In episode 2 of Getting There, Nora and Niall discuss the socio-technical aspects of the AWS outages that occurred in December 2021. Together they unpack what happened, the inherent implications, and how organizations can learn from outages at such scale.
Nora Jones: All right, folks, this is our second episode.
This podcast has had a one-episode history of discussing fairly wide-ranging outages.
We actually have another one to chat about today.
The AWS outages of December 2021, but we're going to focus on the first one that happened on December 7th.
We're going to go over what happened, when it happened, the implications, and take a sociotechnical view of the situation based upon what we know to be true.
There's really no shortage of pontification on the outage on the internet.
In fact, you can Google it and find several pages of stuff, news reporters, all kinds of things, some good and some not so good about the outage.
We're going to try to avoid pontificating today. With some of that background, I'm going to let Niall talk to us about what exactly happened with this incident.
Niall Murphy: Hey, Nora.
First thing to say is part of the reason the outage on the 7th is so notable is because it lasts so long.
It's something like between 0730 AM PST to about 20 past 2:00 PST, which is about seven hours, plus or minus a bit.
It also affected US-East-1, which turns out to be this incredibly popular and incredibly significant data center, I suppose, is the right word to use.
The outages of the 15th and 22nd, which are, I think, half an hour and four and a quarter or thereabouts hours, respectively, are not quite as impactful in a number of ways, including the duration, and also US-East-1 just seems to be this crucial data center, as I say.
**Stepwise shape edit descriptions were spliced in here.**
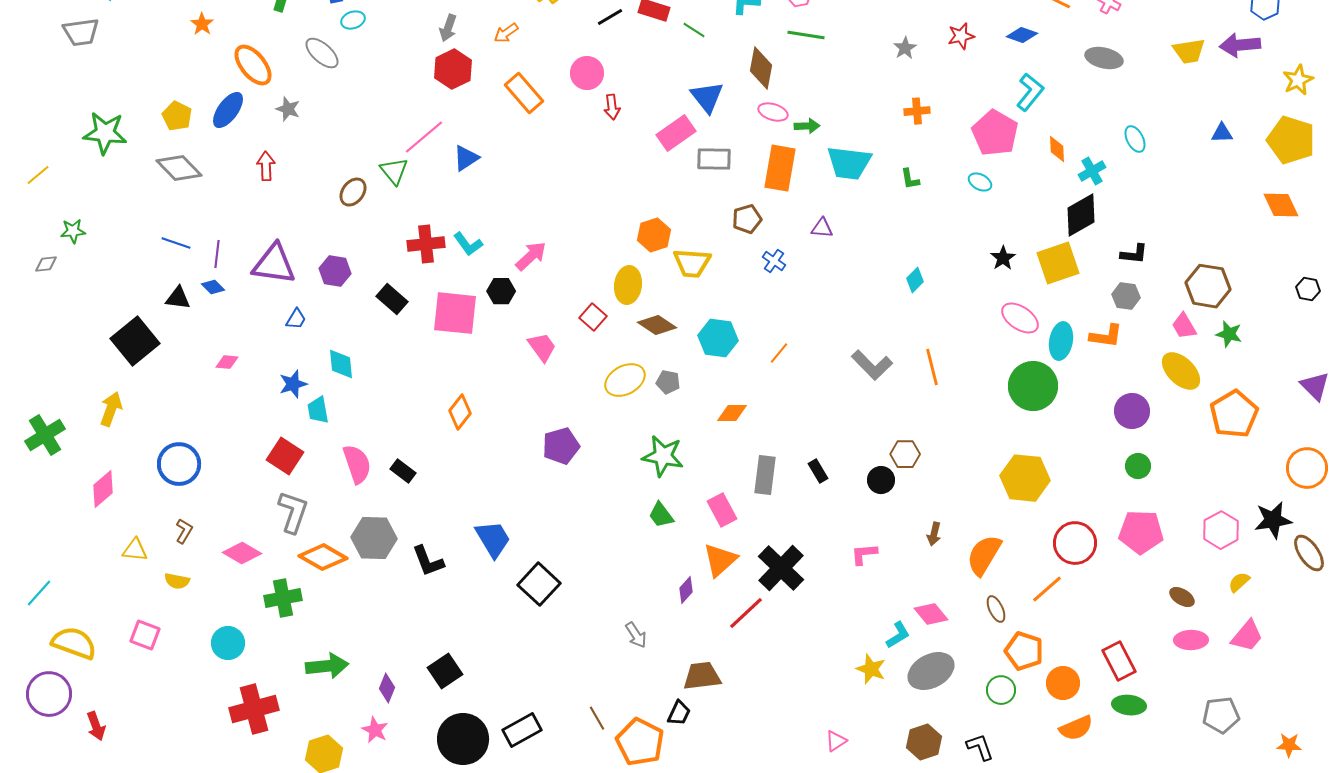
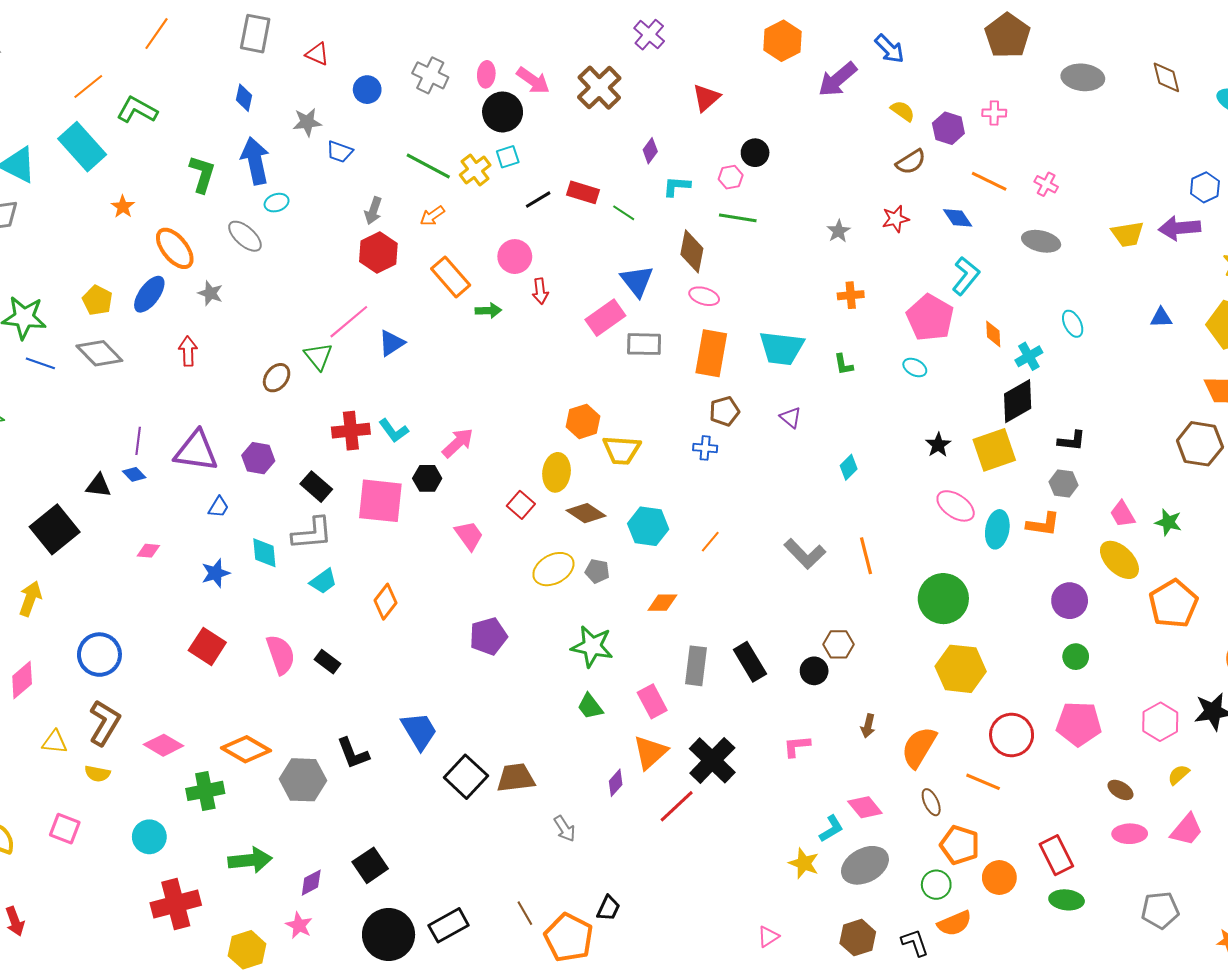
blue diamond: (1022, 35) -> (958, 218), turned 36
green arrow: (807, 126) -> (488, 310), moved
brown pentagon: (747, 219) -> (724, 411), moved
purple triangle: (822, 228) -> (791, 417), moved, turned 35
blue line: (176, 243) -> (40, 363), moved
blue cross: (774, 261) -> (705, 448), turned -30
brown hexagon: (1208, 286) -> (1200, 444), moved
green circle: (1033, 386) -> (943, 599), moved
cyan trapezoid: (318, 410) -> (323, 581), moved, turned -116
black rectangle: (818, 471) -> (750, 662), size x1.6
gray L-shape: (293, 512) -> (312, 533), moved, turned 66
brown L-shape: (184, 531) -> (105, 723), size x1.8
gray hexagon: (374, 538) -> (303, 780), moved
orange line: (1047, 589) -> (983, 782), turned 64
brown trapezoid: (702, 676) -> (516, 778), moved
purple diamond: (387, 688) -> (311, 883), turned 40
orange semicircle: (1076, 728) -> (955, 923), moved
So we're not going to go into them in any detail, but let's talk a little bit about what happened to poor old US-East-1.
I think the first thing to say is that actually when I came across this outage, I was reminded about another Amazon outage, I think in EBS, the Elastic Block Service, from 2011, which is a very, very long time ago.
Basically it's a well-known, although it's rare scenario or strategy for managing fleets, which involves having a separate physical network to do this.
This is kind of the separating control plane from data plane is one way to think of it.
Also, hosts on two networks are sometimes called dual home.
You sometimes hear about things which are dual-homed networks or equivalent.
Basically, as we know on this podcast, it's either DNS or the network.
In this particular case, it turns out to be the network because at 0730 ... Well, okay. It's not just the DNS and the network. It's also sometimes automation.
At O730 AM, PST, there's some automated activity that kicks off to scale capacity of one of the internal AWS services.
I believe it's internal from context, which is hosted in the main AWS network. "That ends up," says the note from Amazon, "triggering some kind of unexpected behavior," from a large number of clients inside the internal network.
Now, it is not 100% clear what that unexpected behavior is.
There's a lot of speculation, if not indeed active pontification around the net about what this is.
From the data it's, as I say, from what they say, it's hard to interpret, but it does look like something-- I find myself speculating that it looks like something which is triggering a TCP reestablishment.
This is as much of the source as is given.